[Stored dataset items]
..............................

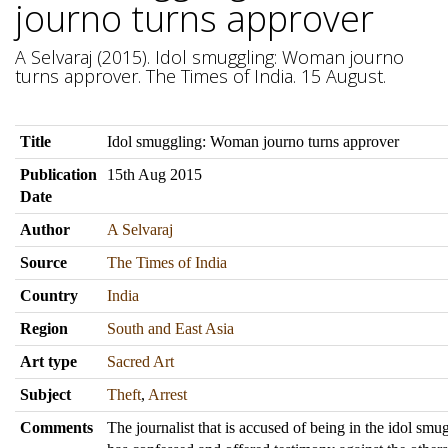
journo turns approver
A Selvaraj (2015). Idol smuggling: Woman journo
turns approver. The Times of India. 15 August.
Title
Idol smuggling: Woman journo turns approver
Publication
15th Aug 2015
Date
Author
A Selvaraj
Source
The Times of India
Country
India
Region
South and East Asia
Art type
Sacred Art
Subject
Theft
,
Arrest
Comments
The journalist that is accused of being in the idol sm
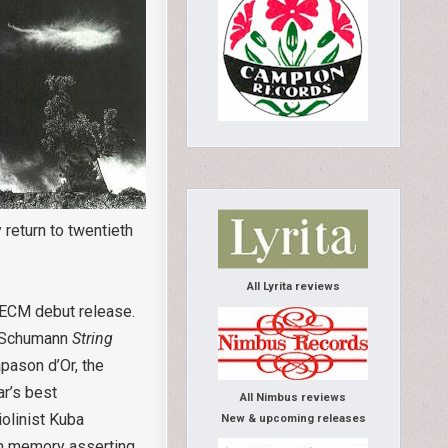
 return to twentieth
All Lyrita reviews
 ECM debut release.
of Schumann
String
pason d’Or, the
ar’s best
All Nimbus reviews
olinist Kuba
New & upcoming releases
om memory asserting,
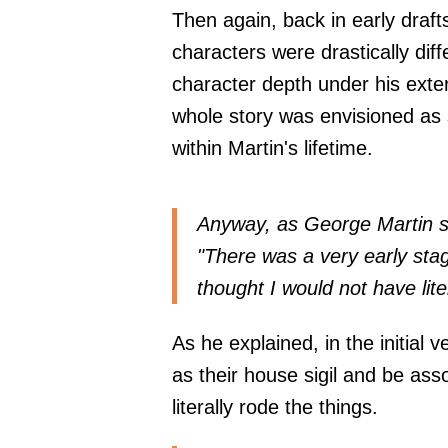
Then again, back in early draft
characters were drastically dif
character depth under his exter
whole story was envisioned as 
within Martin's lifetime.
Anyway, as George Martin s
"There was a very early sta
thought I would not have lite
As he explained, in the initial 
as their house sigil and be as
literally rode the things.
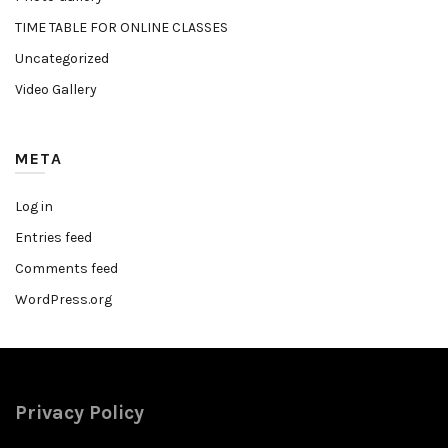
TIME TABLE FOR ONLINE CLASSES
Uncategorized
Video Gallery
META
Log in
Entries feed
Comments feed
WordPress.org
Privacy Policy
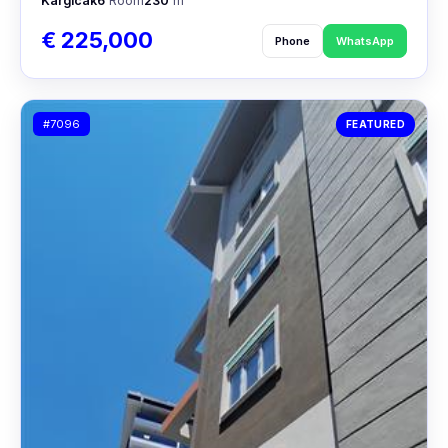
Kargıcak
6
Room
230
m²
€ 225,000
Phone
WhatsApp
#7096
FEATURED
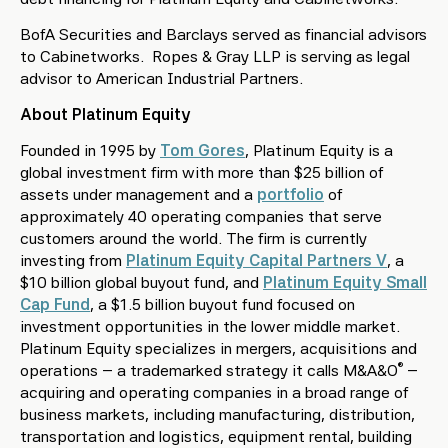
BofA Securities and Barclays served as financial advisors
to Cabinetworks. Ropes & Gray LLP is serving as legal
advisor to American Industrial Partners.
About Platinum Equity
Founded in 1995 by
Tom Gores
, Platinum Equity is a
global investment firm with more than $25 billion of
assets under management and a
portfolio
of
approximately 40 operating companies that serve
customers around the world. The firm is currently
investing from
Platinum Equity Capital Partners V
, a
$10 billion global buyout fund, and
Platinum Equity Small
Cap Fund
, a $1.5 billion buyout fund focused on
investment opportunities in the lower middle market.
Platinum Equity specializes in mergers, acquisitions and
®
operations – a trademarked strategy it calls M&A&O
–
acquiring and operating companies in a broad range of
business markets, including manufacturing, distribution,
transportation and logistics, equipment rental, building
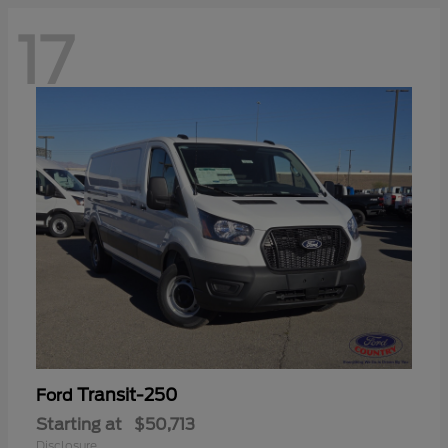
17
Transit-250
Ford
Starting at
$50,713
Disclosure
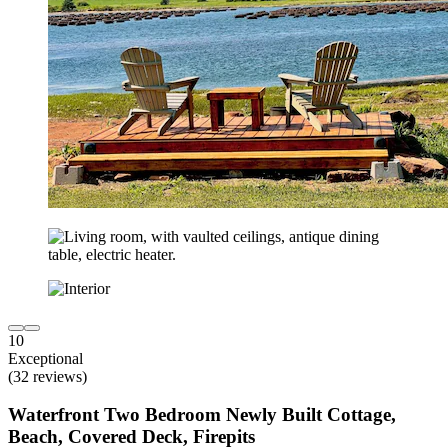
10
Exceptional
(32 reviews)
Waterfront Two Bedroom Newly Built Cottage,
Beach, Covered Deck, Firepits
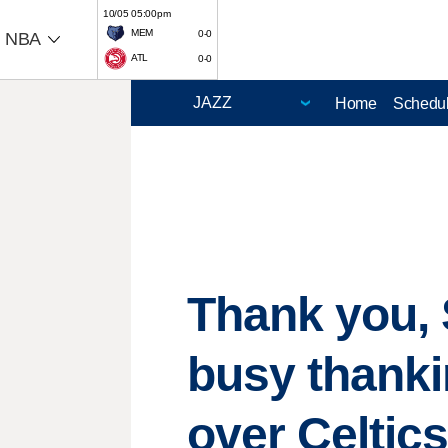
10/05 05:00pm
MEM
0-0
NBA
ATL
0-0
Home
Schedu
Thank you, 
busy thanki
over Celtic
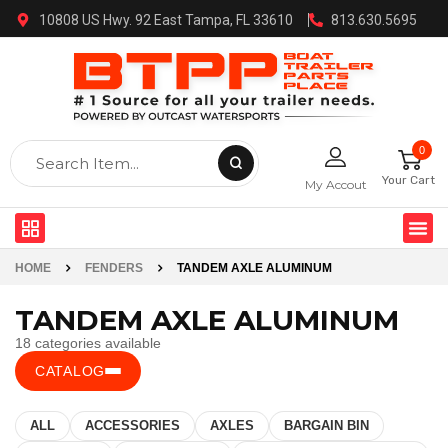
10808 US Hwy. 92 East Tampa, FL 33610
813.630.5695
0
Your Cart
My Accout
HOME
FENDERS
TANDEM AXLE ALUMINUM
TANDEM AXLE ALUMINUM
18 categories available
CATALOG
ALL
ACCESSORIES
AXLES
BARGAIN BIN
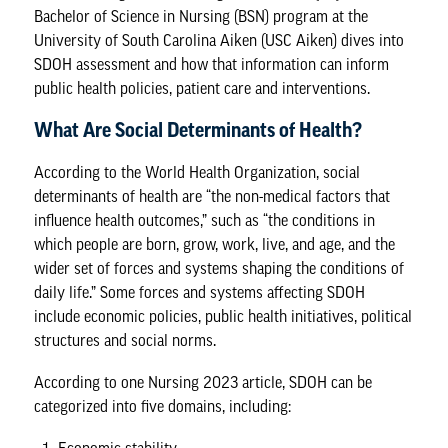
Bachelor of Science in Nursing (BSN) program
at the
University of South Carolina Aiken (USC Aiken) dives into
SDOH assessment and how that information can inform
public health policies, patient care and interventions.
What Are Social Determinants of Health?
According to the
World Health Organization
, social
determinants of health are “the non-medical factors that
influence health outcomes,” such as “the conditions in
which people are born, grow, work, live, and age, and the
wider set of forces and systems shaping the conditions of
daily life.” Some forces and systems affecting SDOH
include economic policies, public health initiatives, political
structures and social norms.
According to one
Nursing 2023 article
, SDOH can be
categorized into five domains, including:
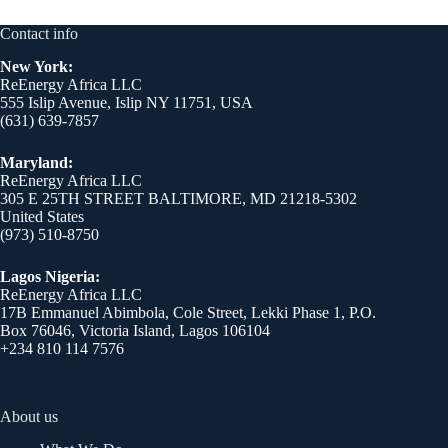
Contact info
New York:
ReEnergy Africa LLC
555 Islip Avenue, Islip NY 11751, USA
(631) 639-7857
Maryland:
ReEnergy Africa LLC
305 E 25TH STREET BALTIMORE, MD 21218-5302
United States
(973) 510-8750
Lagos Nigeria:
ReEnergy Africa LLC
17B Emmanuel Abimbola, Cole Street, Lekki Phase 1, P.O.
Box 76046, Victoria Island, Lagos 106104
+234 810 114 7576
About us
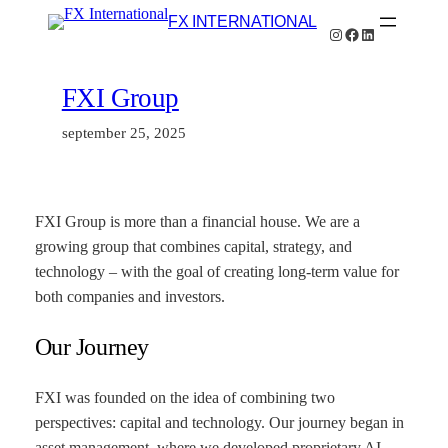
Hoppa
FX INTERNATIONAL
Instagram
Facebook
LinkedIn
till
innehåll
FXI Group
september 25, 2025
FXI Group is more than a financial house. We are a
growing group that combines capital, strategy, and
technology – with the goal of creating long-term value for
both companies and investors.
Our Journey
FXI was founded on the idea of combining two
perspectives: capital and technology. Our journey began in
asset management, where we developed proprietary AI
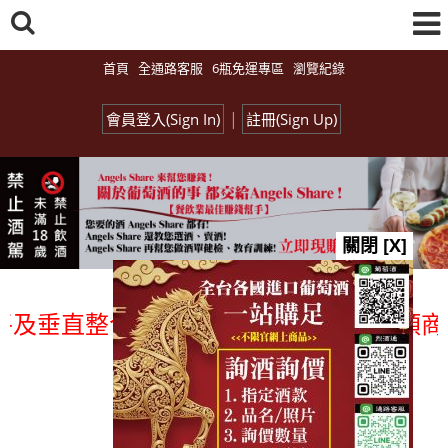
首頁
全通路客服
6瓶免運專區
瀏覽紀錄
|
會員登入(Sign In)
註冊(Sign Up)
關閉 [X]
垂直整合、一次購足」各國進口酒類商品 
總覽-促銷&活動
all events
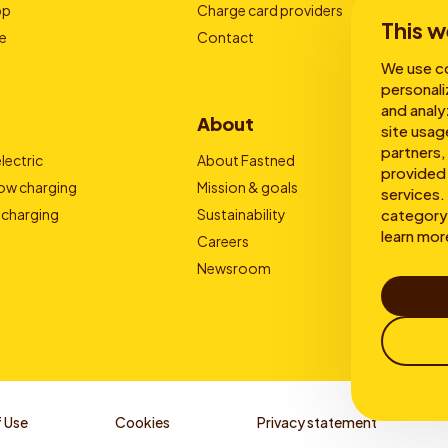
pp
Charge card providers
This w
e
Contact
We use co
personali
and analy
About
site usag
partners,
lectric
About Fastned
provided 
low charging
Mission & goals
services. 
 charging
Sustainability
category 
learn mor
Careers
Newsroom
 Use
Cookies
Privacy statement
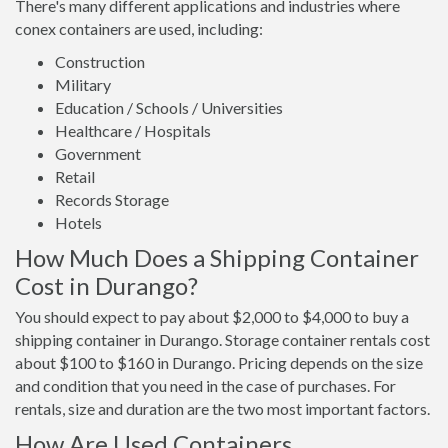
There's many different applications and industries where
conex containers are used, including:
Construction
Military
Education / Schools / Universities
Healthcare / Hospitals
Government
Retail
Records Storage
Hotels
How Much Does a Shipping Container
Cost in Durango?
You should expect to pay about $2,000 to $4,000 to buy a
shipping container in Durango. Storage container rentals cost
about $100 to $160 in Durango. Pricing depends on the size
and condition that you need in the case of purchases. For
rentals, size and duration are the two most important factors.
How Are Used Containers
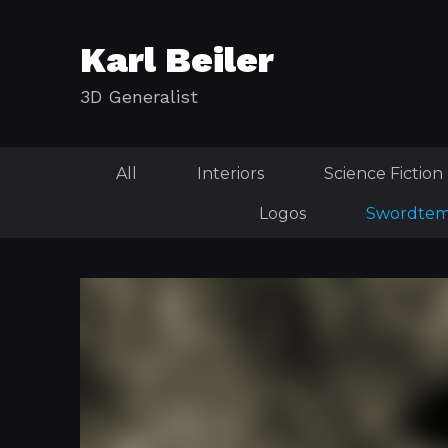
Karl Beiler
3D Generalist
All
Interiors
Science Fiction
Logos
Swordtem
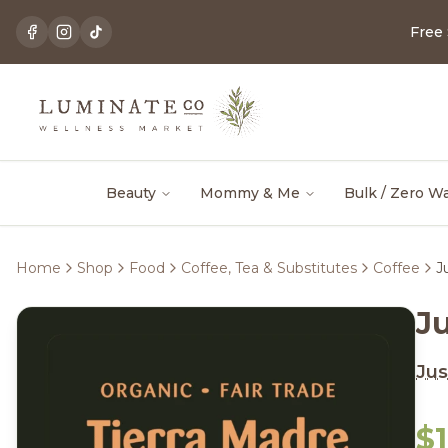
Free
Beauty
Mommy & Me
Bulk / Zero W
Home
Shop
Food
Coffee, Tea & Substitutes
Coffee
J
J
Jus
$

..............................

▶ **EXERCISE PROMPT**: Where a line of the records above holds the word "firm", copy that line.

▶ **EXPECTED OUTPUT**:
global investment firm with more than $25 billion of
customers around the world. The firm is currently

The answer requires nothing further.